Usa, Mike Pompeo al Cairo: "Iran è nemico del Medio Oriente"

Prospera Giambalvo
Gennaio 11, 2019

"L'America non dovrà più vergognarsi di niente".

Ma l'attenzione di Pompeo era rivolta soprattutto contro un altro nemico, che per gli Usa appare oggi di certo prioritario rispetto al Daesh; e che secondo il segretario di Stato dovrebbe essere ritenuto tale dall'intero Medio Oriente.

"Lavoriamo per fermare le esportazioni petrolifere dell'Iran, affinché scendano a zero", ha dichiarato il capo della diplomazia Usa.

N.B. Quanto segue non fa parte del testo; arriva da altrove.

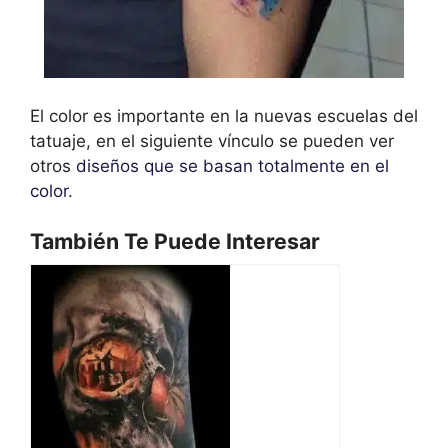
El color es importante en la nuevas escuelas del
tatuaje, en el siguiente vínculo se pueden ver
otros
diseños que se basan totalmente en el
color
.
También Te Puede Interesar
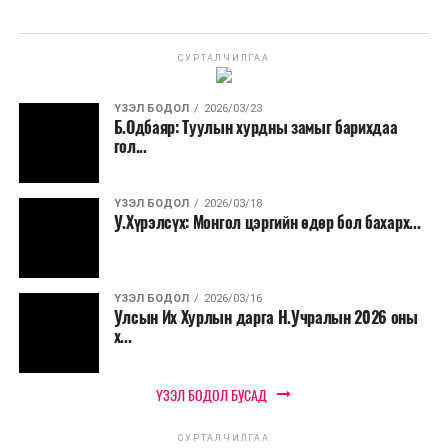
СУРТАЛЧИЛГАА
ҮЗЭЛ БОДОЛ
2026/03/23
Б.Одбаяр: Туулын хурдны замыг барихдаа
гол...
ҮЗЭЛ БОДОЛ
2026/03/18
У.Хүрэлсүх: Монгол цэргийн өдөр бол бахарх...
ҮЗЭЛ БОДОЛ
2026/03/16
Улсын Их Хурлын дарга Н.Учралын 2026 оны
х...
ҮЗЭЛ БОДОЛ БУСАД
СУРТАЛЧИЛГАА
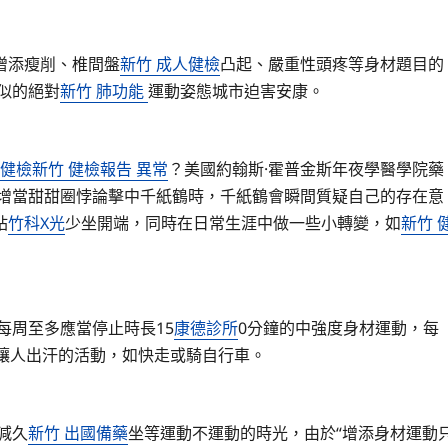
增添瘦削、椎間盤
新竹 成人健檢
凸起、嚴重性頭疼等身材題目的
似的絕對
新竹 肺功能
運動姿態城市迫害安康。
 健檢
新竹 健檢報告 異常
？美國約翰斯·霍普金斯年夜學醫學院藥
要增當甜甜圈悖論擊中千紙鶴時，千紙鶴會瞬間質疑自己的存在意
站
竹科X光
少坐開端，同時在日常生涯中做一些小轉變，如
新竹 
每周至多應當停止時長15
康德診所
0分鐘的中強度身材運動，每
讓人出汗的活動，如快走或騎自行車。
減久
新竹 出國備藥
坐等運動不運動的時光，由於“增添身材運動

Quello che ai conservatori proprio non andò giù fu soprattutto il fatto che Obama sembrò incolpare e quasi chiedere scusa a nome degli americani per i conflitti degli anni precedenti, a partire dalla guerra in Iraq. Che serviva un nuovo inizio. "I risultati di questo errore di giudizio sono stati disastrosi". E circa il modo in cui intenda contrastare l'influenza che l'Iran - principale alleato regionale del clan Assad - esercita sulla Siria, Pompeo è stato molto chiaro: "fin quando l'ultimo soldato iraniano resterà in Siria - ha detto - dagli Stati Uniti non arriverà un dollaro per la ricostruzione post-bellica".

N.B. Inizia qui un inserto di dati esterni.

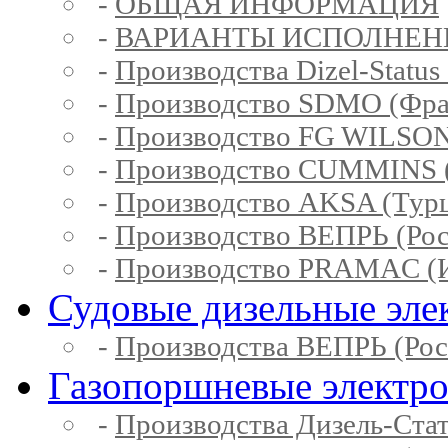
-
ОБЩАЯ ИНФОРМАЦИЯ
-
ВАРИАНТЫ ИСПОЛНЕН
-
Производства Dizel-Status
-
Производство SDMO (Фра
-
Производство FG WILSON
-
Производство CUMMINS 
-
Производство AKSA (Тур
-
Производство ВЕПРЬ (Рос
-
Производство PRAMAC (И
Судовые дизельные эле
-
Производства ВЕПРЬ (Рос
Газопоршневые электр
-
Производства Дизель-Ста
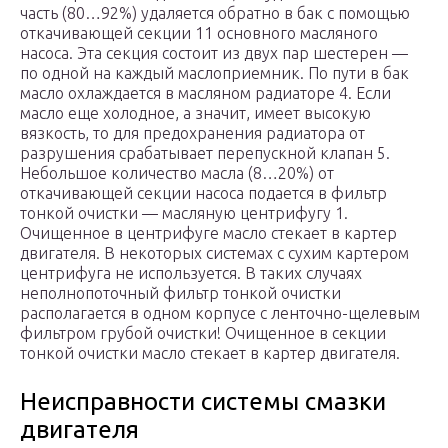
часть (80…92%) удаляется обратно в бак с помощью
откачивающей секции 11 основного масляного
насоса. Эта секция состоит из двух пар шестерен —
по одной на каждый маслоприемник. По пути в бак
масло охлаждается в масляном радиаторе 4. Если
масло еще холодное, а значит, имеет высокую
вязкость, то для предохранения радиатора от
разрушения срабатывает перепускной клапан 5.
Небольшое количество масла (8…20%) от
откачивающей секции насоса подается в фильтр
тонкой очистки — масляную центрифугу 1.
Очищенное в центрифуге масло стекает в картер
двигателя. В некоторых системах с сухим картером
центрифуга не используется. В таких случаях
неполнопоточный фильтр тонкой очистки
располагается в одном корпусе с ленточно-щелевым
фильтром грубой очистки! Очищенное в секции
тонкой очистки масло стекает в картер двигателя.
Неисправности системы смазки
двигателя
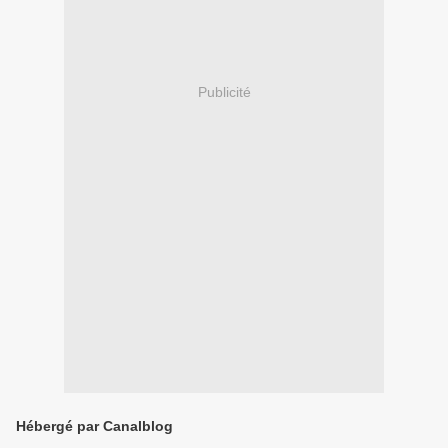
Publicité
Hébergé par Canalblog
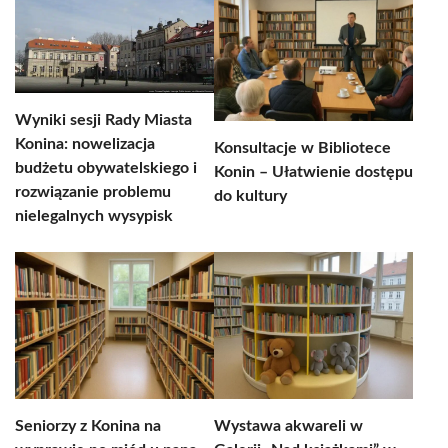
Wyniki sesji Rady Miasta
Konina: nowelizacja
Konsultacje w Bibliotece
budżetu obywatelskiego i
Konin – Ułatwienie dostępu
rozwiązanie problemu
do kultury
nielegalnych wysypisk
Seniorzy z Konina na
Wystawa akwareli w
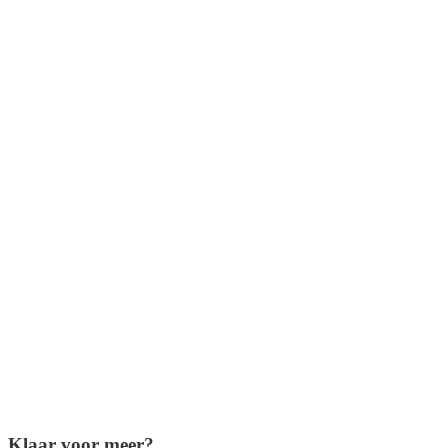
Klaar voor meer?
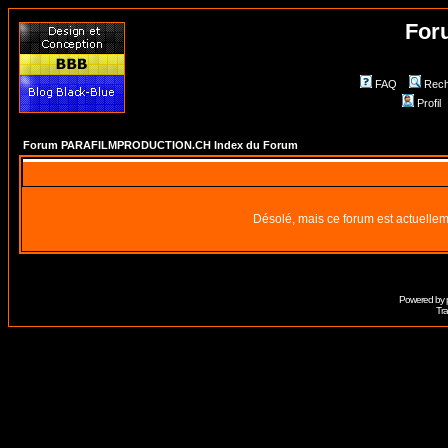
For
FAQ
Rech
Profil
Forum PARAFILMPRODUCTION.CH Index du Forum
Désolé, mais ce forum est actuellem
Powered by
Tra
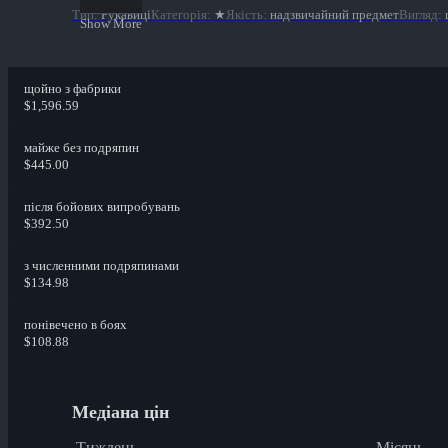
Тип
:
Рукавиці
Категорія
:
★
Якість
:
надзвичайний предмет
Вигляд
:
Show More
щойно з фабрики
$1,596.59
майже без подряпин
$445.00
після бойових випробувань
$392.50
з численними подряпинами
$134.98
понівечено в боях
$108.88
Медіана цін
Тиждень
Місяць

La reazione di Teheran al discorso di Pompeo non s'è fatta attendere: "Ogni volta e ovunque gli Stati Uniti si mettono in mezzo seguono caos, repressione e risentimento", ha twittato il ministro degli Esteri iraniano Javad Zarif, uno degli artefici dello storico accordo sul nucleare fortemente voluto da Barack Obama e ripudiato da Donald Trump.